H.R.2152 - Eunice Kennedy Shriver Act112th Congress (2011-2012)
Summary: H.R.2152 — 112th Congress (2011-2012)
Introduced in House (06/13/2011)
Eunice Kennedy Shriver Act - Reauthorizes the Special Olympics Sport and Empowerment Act of 2004 for FY2012-FY2016.
Directs the Secretary of State to act through the Assistant Secretary of State for Educational and Cultural Affairs in awarding grants or entering agreements with Special Olympics for activities outside the United States. Includes community-based prevention among the activities for which the Secretary of Health and Human Services (HHS) may award grants or enter into agreements with Special Olympics. Requires grant or agreement applications to include a description of specific measurable annual benchmarks, as well as long-term goals and objectives, to be achieved through specified activities, which must include: (1) activities to increase the full participation of people with intellectual disabilities in inclusive school and community activities with people without disabilities, (2) education programs that dispel negative stereotypes about people with intellectual disabilities, and (3) activities to increase the participation of people with intellectual disabilities in Special Olympics outside of the United States. Requires annual reports by Special Olympics to describe demographic data about Special Olympics participants.
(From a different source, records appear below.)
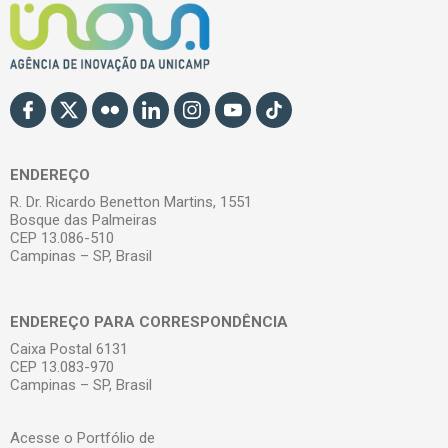
ENDEREÇO
R. Dr. Ricardo Benetton Martins, 1551
Bosque das Palmeiras
CEP 13.086-510
Campinas – SP, Brasil
ENDEREÇO PARA CORRESPONDÊNCIA
Caixa Postal 6131
CEP 13.083-970
Campinas – SP, Brasil
Acesse o Portfólio de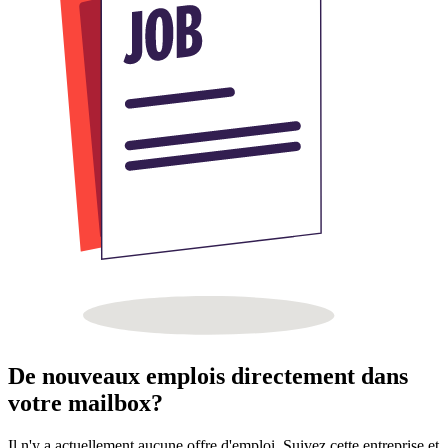
De nouveaux emplois directement dans
votre mailbox?
Il n'y a actuellement aucune offre d'emploi. Suivez cette entreprise et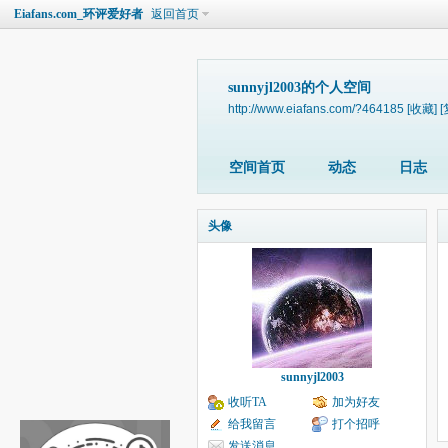
Eiafans.com_环评爱好者
返回首页
sunnyjl2003的个人空间
http://www.eiafans.com/?464185
[收藏]
[
空间首页
动态
日志
头像
sunnyjl2003
收听TA
加为好友
给我留言
打个招呼
发送消息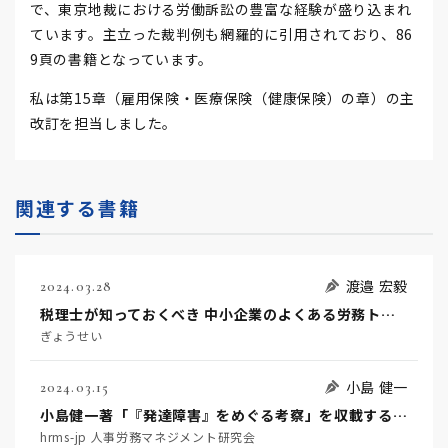
で、東京地裁における労働訴訟の豊富な経験が盛り込まれ
ています。主立った裁判例も網羅的に引用されており、86
9頁の書籍となっています。
私は第15章（雇用保険・医療保険（健康保険）の章）の主
改訂を担当しました。
関連する書籍
渡邉 宏毅
2024.03.28
税理士が知っておくべき 中小企業のよくある労務トラブル解決事例
ぎょうせい
小島 健一
2024.03.15
小島健一著「『発達障害』をめぐる考察」を収載する「医療・介護・福祉の働き方改革・論考集」が発刊されました
hrms-jp 人事労務マネジメント研究会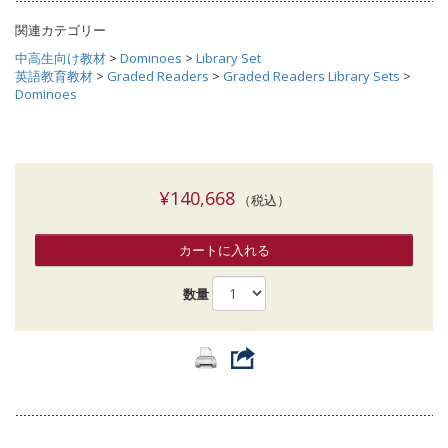
関連カテゴリー
中高生向け教材
>
Dominoes
>
Library Set
英語教育教材
>
Graded Readers
>
Graded Readers Library Sets
>
Dominoes
¥140,668
（税込）
カートに入れる
数量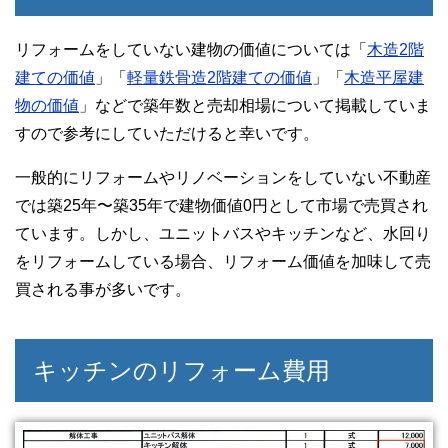
リフォームをしていない建物の価値については「
木造2階
建ての価値
」「
軽量鉄骨造2階建ての価値
」「
木造平屋建
物の価値
」などで築年数と売却相場について掲載していま
すので参考にしていただけると幸いです。
一般的にリフォームやリノベーションをしていない不動産
では築25年〜築35年で建物価値0円として市場で売買され
ています。しかし、ユニットバスやキッチンなど、水回り
をリフォームしている場合、リフォーム価値を加味して売
買される事が多いです。
キッチンのリフォーム費用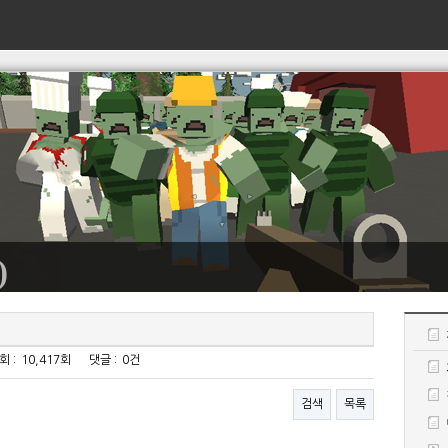
)
회 :
10,417회
댓글 :
0건
검색
목록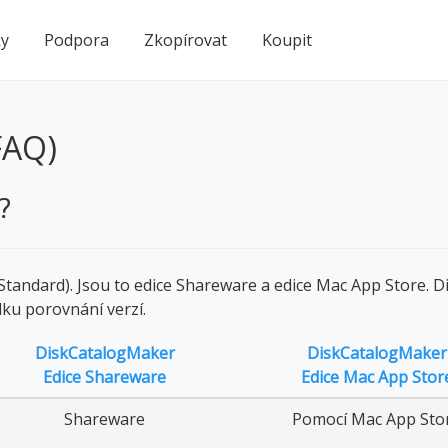
ky
Podpora
Zkopírovat
Koupit
FAQ)
?
 (Standard). Jsou to edice Shareware a edice Mac App Store.
ku porovnání verzí.
DiskCatalogMaker
DiskCatalogMaker
Edice Shareware
Edice Mac App Stor
Shareware
Pomocí Mac App Sto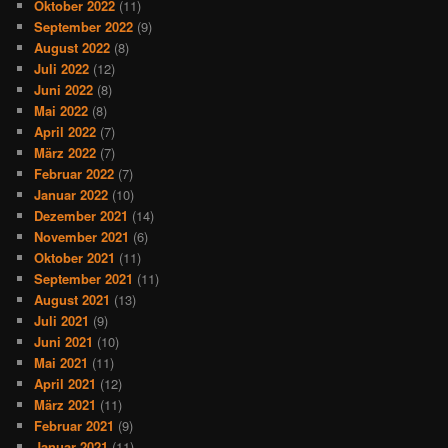
Oktober 2022
(11)
September 2022
(9)
August 2022
(8)
Juli 2022
(12)
Juni 2022
(8)
Mai 2022
(8)
April 2022
(7)
März 2022
(7)
Februar 2022
(7)
Januar 2022
(10)
Dezember 2021
(14)
November 2021
(6)
Oktober 2021
(11)
September 2021
(11)
August 2021
(13)
Juli 2021
(9)
Juni 2021
(10)
Mai 2021
(11)
April 2021
(12)
März 2021
(11)
Februar 2021
(9)
Januar 2021
(11)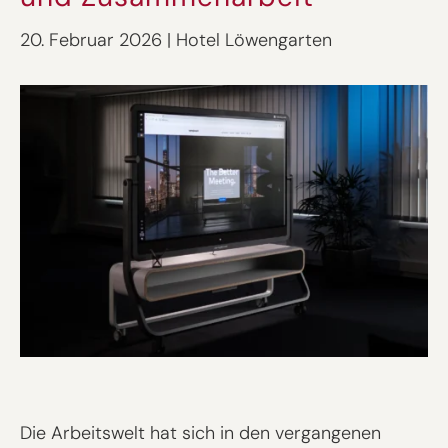
20. Februar 2026
|
Hotel Löwengarten
Die Arbeitswelt hat sich in den vergangenen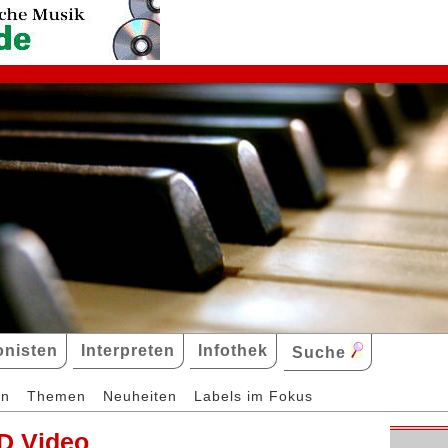
nisten
Interpreten
Infothek
Suche
en
Themen
Neuheiten
Labels im Fokus
D Video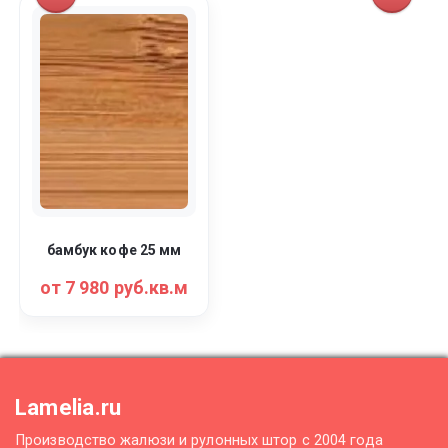
бамбук кофе 25 мм
от 7 980 руб.кв.м
Lamelia.ru
Производство жалюзи и рулонных штор с 2004 года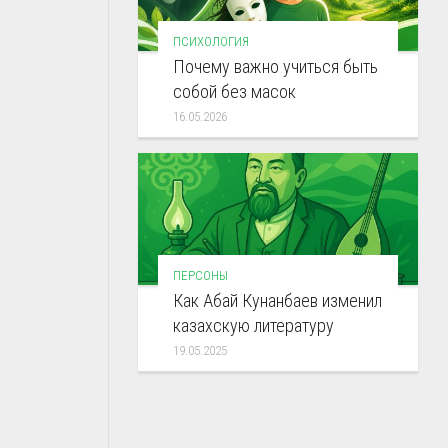
ПСИХОЛОГИЯ
Почему важно учиться быть
собой без масок
16.05.2026
ПЕРСОНЫ
Как Абай Кунанбаев изменил
казахскую литературу
19.05.2025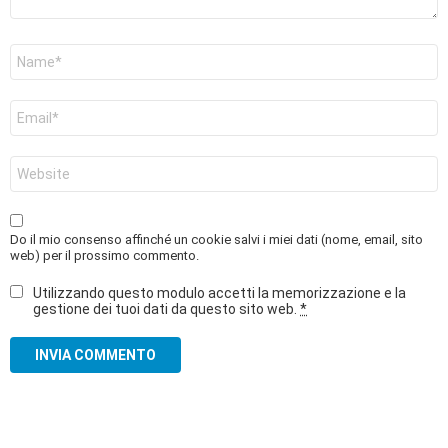
Nome
*
Email
*
Sito
web
Do il mio consenso affinché un cookie salvi i miei dati (nome, email, sito
web) per il prossimo commento.
Utilizzando questo modulo accetti la memorizzazione e la
gestione dei tuoi dati da questo sito web.
*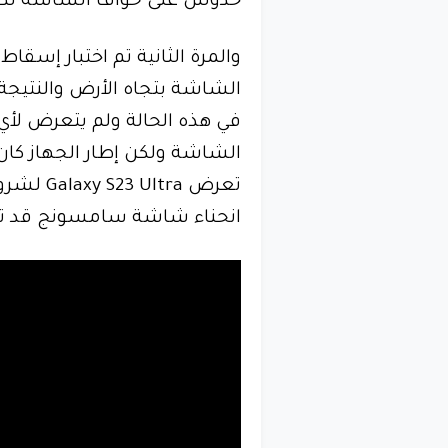
خدوش على حواف الشاشة لكن ا
الشاشة بتجاه الأرض والنتيجة
في هذه الحالة ولم يتعرض لأي
الشاشة ولكن إطار الجهاز ك
تعرض tra
انحناء شاشة سامسونج قد تس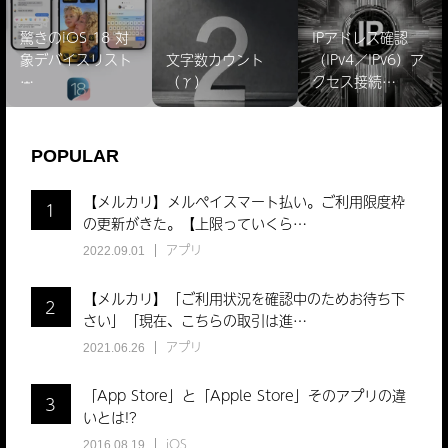
驚きのiOS 18 対
IPアドレス確認
象デバイスリスト
文字数カウント
（IPv4／IPv6）ア
̵…
（γ）
クセス接続…
POPULAR
【メルカリ】メルペイスマート払い。ご利用限度枠
1
の更新がきた。【上限っていくら…
アプリ
2022.09.01
【メルカリ】「ご利用状況を確認中のためお待ち下
2
さい」「現在、こちらの取引は進…
アプリ
2021.06.26
「App Store」と「Apple Store」そのアプリの違
3
いとは!?
iOS
2016.08.19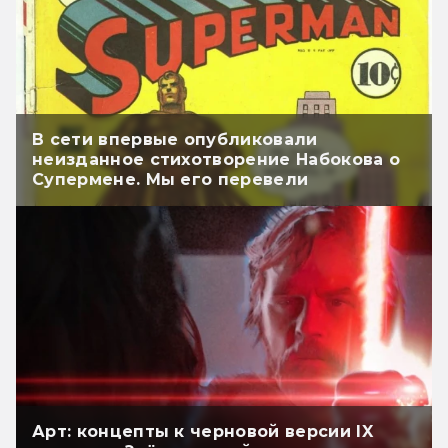
В сети впервые опубликовали
неизданное стихотворение Набокова о
Супермене. Мы его перевели
Арт: концепты к черновой версии IX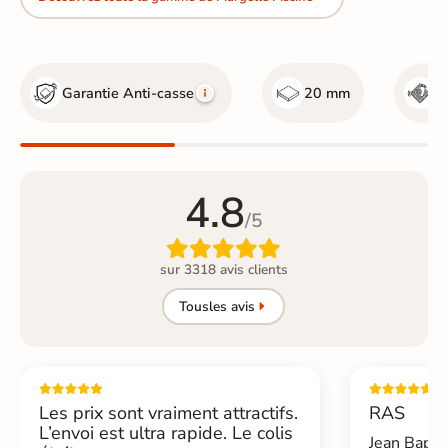
Garantie Anti-casse
20 mm
R
4.8
/5

sur 3318 avis clients
Tous
les avis
Les prix sont vraiment attractifs.
RAS
L’envoi est ultra rapide. Le colis
Jean Bapti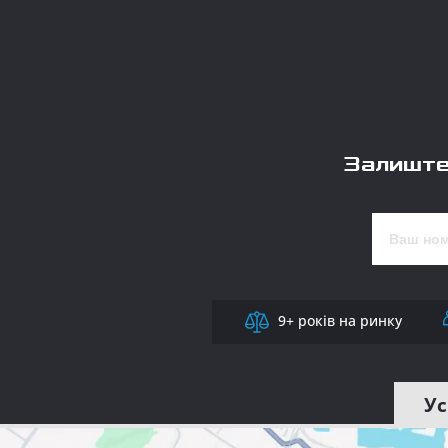
Залиште
9+ років на ринку
Ус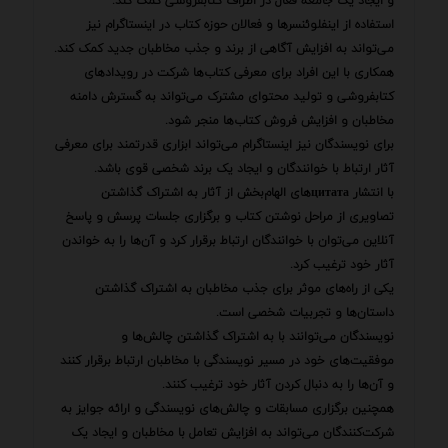
و ایجاد یک جامعه فعال در اطراف کتابفروشی کمک کند.
استفاده از اینفلوئنسرها و فعالان حوزه کتاب در اینستاگرام نیز
می‌تواند به افزایش آگاهی از برند و جذب مخاطبان جدید کمک کند.
همکاری با این افراد برای معرفی کتاب‌ها شرکت در رویدادهای
کتابفروشی و تولید محتوای مشترک می‌تواند به گسترش دامنه
مخاطبان و افزایش فروش کتاب‌ها منجر شود.
برای نویسندگان نیز اینستاگرام می‌تواند ابزاری قدرتمند برای معرفی
آثار ارتباط با خوانندگان و ایجاد یک برند شخصی قوی باشد.
با انتشار цитатаهای الهام‌بخش از آثار به اشتراک گذاشتن
تصاویری از مراحل نوشتن کتاب و برگزاری جلسات پرسش و پاسخ
آنلاین می‌توان با خوانندگان ارتباط برقرار کرد و آن‌ها را به خواندن
آثار خود ترغیب کرد.
یکی از راه‌های موثر برای جذب مخاطبان به اشتراک گذاشتن
داستان‌ها و تجربیات شخصی است.
نویسندگان می‌توانند با به اشتراک گذاشتن چالش‌ها و
موفقیت‌های خود در مسیر نویسندگی با مخاطبان ارتباط برقرار کنند
و آن‌ها را به دنبال کردن آثار خود ترغیب کنند.
همچنین برگزاری مسابقات و چالش‌های نویسندگی و ارائه جوایز به
شرکت‌کنندگان می‌تواند به افزایش تعامل با مخاطبان و ایجاد یک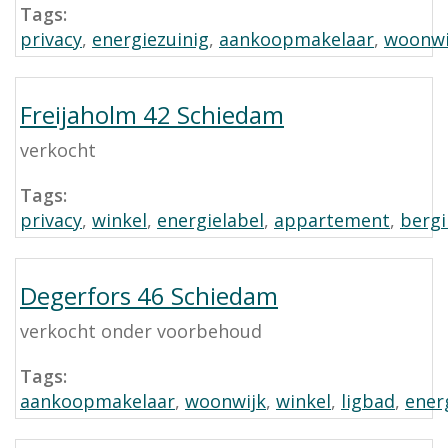
Tags:
privacy
,
energiezuinig
,
aankoopmakelaar
,
woonwi
Freijaholm 42 Schiedam
verkocht
Tags:
privacy
,
winkel
,
energielabel
,
appartement
,
berg
Degerfors 46 Schiedam
verkocht onder voorbehoud
Tags:
aankoopmakelaar
,
woonwijk
,
winkel
,
ligbad
,
ener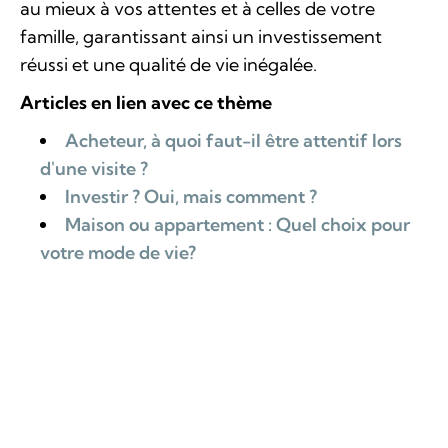
au mieux à vos attentes et à celles de votre
famille, garantissant ainsi un investissement
réussi et une qualité de vie inégalée.
Articles en lien avec ce thème
Acheteur, à quoi faut-il être attentif lors
d'une visite ?
Investir ? Oui, mais comment ?
Maison ou appartement : Quel choix pour
votre mode de vie?
1er achat immobilier, faire le bon choix
3 Questions à se poser avant d’acheter
BACK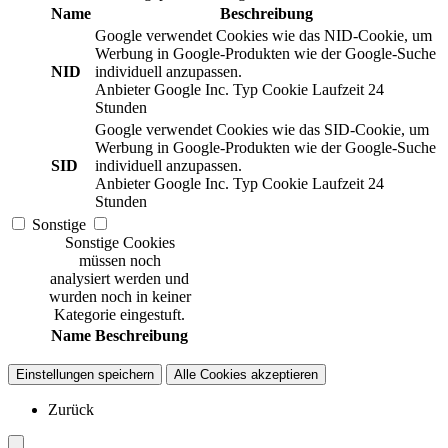
Name
Beschreibung
Google verwendet Cookies wie das NID-Cookie, um
Werbung in Google-Produkten wie der Google-Suche
NID
individuell anzupassen.
Anbieter
Google Inc.
Typ
Cookie
Laufzeit
24
Stunden
Google verwendet Cookies wie das SID-Cookie, um
Werbung in Google-Produkten wie der Google-Suche
SID
individuell anzupassen.
Anbieter
Google Inc.
Typ
Cookie
Laufzeit
24
Stunden
Sonstige
Sonstige Cookies
müssen noch
analysiert werden und
wurden noch in keiner
Kategorie eingestuft.
Name
Beschreibung
Einstellungen speichern
Alle Cookies akzeptieren
Zurück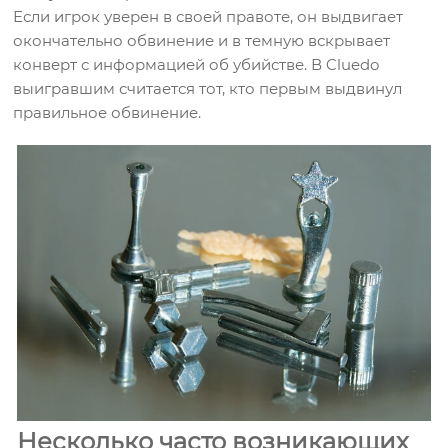
Если игрок уверен в своей правоте, он выдвигает
окончательно обвинение и в темную вскрывает
конверт с информацией об убийстве. В Cluedo
выигравшим считается тот, кто первым выдвинул
правильное обвинение.
Несколько часто возникающих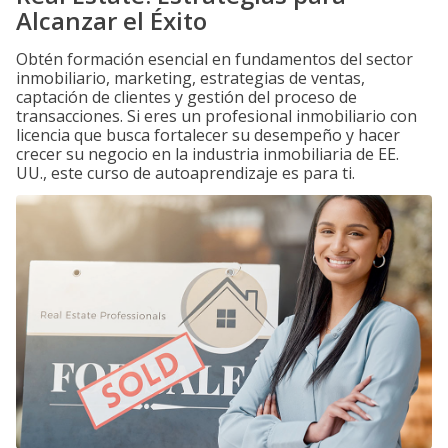
Alcanzar el Éxito
Obtén formación esencial en fundamentos del sector
inmobiliario, marketing, estrategias de ventas,
captación de clientes y gestión del proceso de
transacciones. Si eres un profesional inmobiliario con
licencia que busca fortalecer su desempeño y hacer
crecer su negocio en la industria inmobiliaria de EE.
UU., este curso de autoaprendizaje es para ti.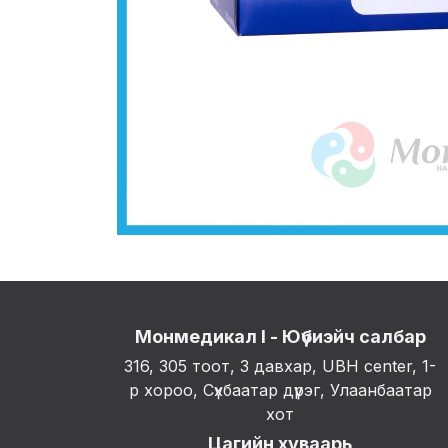
Монмедикал I - Юүбиэйч салбар
316, 305 тоот, 3 давхар, UBH center, 1-
р хороо, Сүхбаатар дүүрэг, Улаанбаатар
хот
Цагийн хуваарь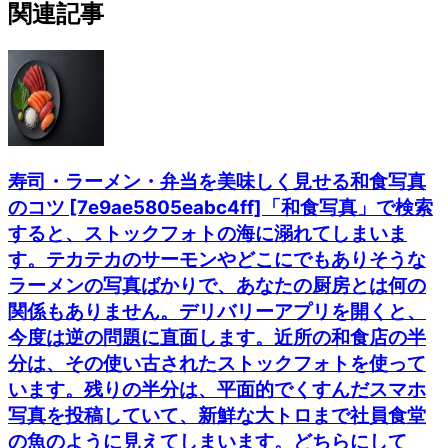
関連記事
寿司・ラーメン・弁当を美味しく見せる和食写真
のコツ [7e9ae5805eabc4ff]「和食写真」で検索
すると、ストックフォトの海に溺れてしまいま
す。テカテカのサーモンやどこにでもありそうな
ラーメンの写真ばかりで、あなたの厨房とは何の
関係もありません。デリバリーアプリを開くと、
今度は逆の問題に直面します。近所の和食店の半
分は、その使い古されたストックフォトを使って
います。残りの半分は、平面的でくすんだスマホ
写真を投稿していて、新鮮な大トロまで社員食堂
の魚のように見えてしまいます。どちらにして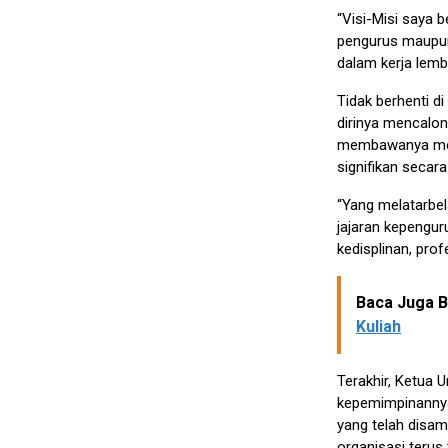
“Visi-Misi saya b
pengurus maupun
dalam kerja lemb
Tidak berhenti d
dirinya mencalon
membawanya men
signifikan secar
“Yang melatarbel
jajaran kepengu
kedisplinan, prof
Baca Juga Be
Kuliah
Terakhir, Ketua
kepemimpinannya 
yang telah disam
organisasi terus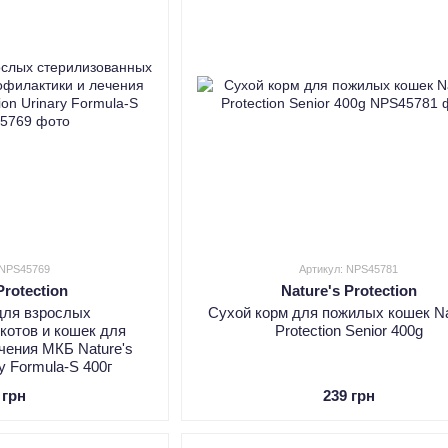
 NPS45769
Артикул: NPS45781
Protection
Nature's Protection
для взрослых
Сухой корм для пожилых кошек Na
котов и кошек для
Protection Senior 400g
чения МКБ Nature's
ry Formula-S 400г
 грн
239 грн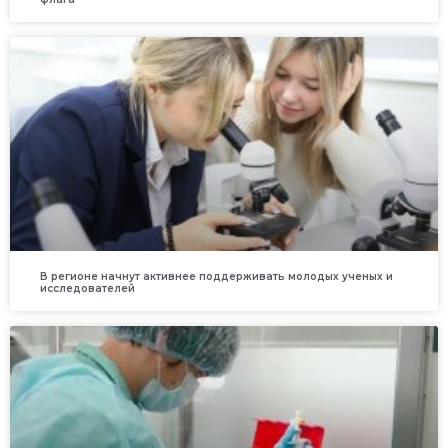
В регионе начнут активнее поддерживать молодых ученых и
исследователей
Authorizes the Secretary of Education to award grants or enter into contracts or cooperative agreements to promote the expansion of Best Buddies, including activities to increase the participation of people with intellectual disabilities in social relationships and other aspects of community life, including education and employment, within the United States.
Directs the Secretary of Education to award competitive grants to institutions of higher education to establish Eunice Kennedy Shriver Institutes for Sport and Social Impact. Requires recipients to use grant funds to advance the quality of life and inclusion of people with intellectual disabilities through research and evaluation, technical assistance, training, data collection, evaluation, collaboration, and dissemination of evidence-based best practices.